Originally posted by gordon_l34 Hi,
No 14 and again I wonder about how the prop wash was created.
Regards.
Originally posted by SSGGeezer High humidity with each prop and flap edge creating vortices from the change in pressure from high to low after leaving the airfoil! I love it as an amazing technical image and I love aviation images.
Originally posted by PJ1 Too many good ones again, My choice goes against the trend.
This is one I almost went for. I have seen prop wash like that with the naked eye watching aircraft taking off in high humidity.
Originally posted by cqfast I'd very much like to know how that 'propwash' was accomplished!
It is sort of like cavitation.
Like when a boat propeller slices through the water.

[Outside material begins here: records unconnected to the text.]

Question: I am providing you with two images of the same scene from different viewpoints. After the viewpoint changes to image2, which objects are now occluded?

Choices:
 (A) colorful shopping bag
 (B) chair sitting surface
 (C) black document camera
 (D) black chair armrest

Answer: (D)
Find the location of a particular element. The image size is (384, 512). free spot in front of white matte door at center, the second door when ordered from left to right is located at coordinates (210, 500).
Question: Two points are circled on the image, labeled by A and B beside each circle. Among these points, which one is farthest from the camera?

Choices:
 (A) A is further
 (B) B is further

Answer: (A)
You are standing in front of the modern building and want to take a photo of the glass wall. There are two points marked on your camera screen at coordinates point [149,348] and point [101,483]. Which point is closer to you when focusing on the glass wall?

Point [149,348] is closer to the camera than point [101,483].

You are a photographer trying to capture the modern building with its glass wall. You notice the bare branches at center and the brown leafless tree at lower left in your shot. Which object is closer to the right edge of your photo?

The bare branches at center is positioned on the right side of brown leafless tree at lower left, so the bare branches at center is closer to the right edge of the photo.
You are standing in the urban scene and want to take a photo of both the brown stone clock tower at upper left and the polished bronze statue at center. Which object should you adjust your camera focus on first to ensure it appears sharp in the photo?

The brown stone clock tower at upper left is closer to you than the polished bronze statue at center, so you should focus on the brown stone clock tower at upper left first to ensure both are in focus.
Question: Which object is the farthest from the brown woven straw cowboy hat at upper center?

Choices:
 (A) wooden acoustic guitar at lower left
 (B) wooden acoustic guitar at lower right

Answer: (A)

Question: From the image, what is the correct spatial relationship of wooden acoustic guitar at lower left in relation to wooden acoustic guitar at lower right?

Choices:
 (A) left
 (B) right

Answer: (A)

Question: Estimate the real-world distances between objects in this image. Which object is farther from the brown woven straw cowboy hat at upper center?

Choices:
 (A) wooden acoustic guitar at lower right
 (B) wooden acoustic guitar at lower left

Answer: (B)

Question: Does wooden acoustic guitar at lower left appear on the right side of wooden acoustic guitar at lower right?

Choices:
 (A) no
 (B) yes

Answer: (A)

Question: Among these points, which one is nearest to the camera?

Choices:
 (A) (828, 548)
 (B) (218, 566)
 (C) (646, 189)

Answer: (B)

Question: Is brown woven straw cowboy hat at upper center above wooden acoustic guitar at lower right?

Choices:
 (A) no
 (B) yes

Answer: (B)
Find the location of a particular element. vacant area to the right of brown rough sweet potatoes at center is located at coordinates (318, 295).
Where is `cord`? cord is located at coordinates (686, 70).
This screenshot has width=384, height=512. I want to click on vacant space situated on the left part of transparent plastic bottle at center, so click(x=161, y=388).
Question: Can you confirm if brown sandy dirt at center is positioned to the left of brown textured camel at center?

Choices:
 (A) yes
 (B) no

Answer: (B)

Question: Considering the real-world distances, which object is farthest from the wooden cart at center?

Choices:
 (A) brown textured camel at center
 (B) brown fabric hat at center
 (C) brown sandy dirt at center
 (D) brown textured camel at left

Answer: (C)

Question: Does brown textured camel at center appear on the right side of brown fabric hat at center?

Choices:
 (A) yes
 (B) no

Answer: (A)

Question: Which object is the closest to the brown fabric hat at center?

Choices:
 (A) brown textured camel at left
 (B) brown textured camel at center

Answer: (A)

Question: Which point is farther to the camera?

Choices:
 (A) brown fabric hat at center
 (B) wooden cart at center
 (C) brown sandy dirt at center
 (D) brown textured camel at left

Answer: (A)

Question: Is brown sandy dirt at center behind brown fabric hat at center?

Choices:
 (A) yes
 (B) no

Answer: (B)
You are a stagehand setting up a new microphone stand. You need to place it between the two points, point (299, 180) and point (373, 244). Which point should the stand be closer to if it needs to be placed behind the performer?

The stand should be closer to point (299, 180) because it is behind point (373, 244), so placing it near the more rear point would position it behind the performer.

The atmosphere has a lot of moisture in it, and the trails formed off the ends of the airplane propellers is water that has been compressed so forcefully and so rapidly that it vaporizes, leaving the linear "clouds".
Also notice the clouds of vapor forming off the back of the main wing, near the fuselage. As it spills off of the top of the wing and fuselage, it speeds up, and again, behaves like water that is cavitating.
It is the same phenomenon as that which creates the vapor trails we see when a jet is cruising at speed 35,000 or 40,000 feet up. The airplane is slicing through a mixture of water, hydrogen, nitrogen, argon, oxygen, carbon dioxide, neon, helium, methane, etc. as it pierces this soup, the aerodynamic shapes manipulate the flow, creating lift and thrust. The pressures, the ways in which they change the properties of the soup, and the speed at which it all happens, make those temporary clouds that look like puffy white trails.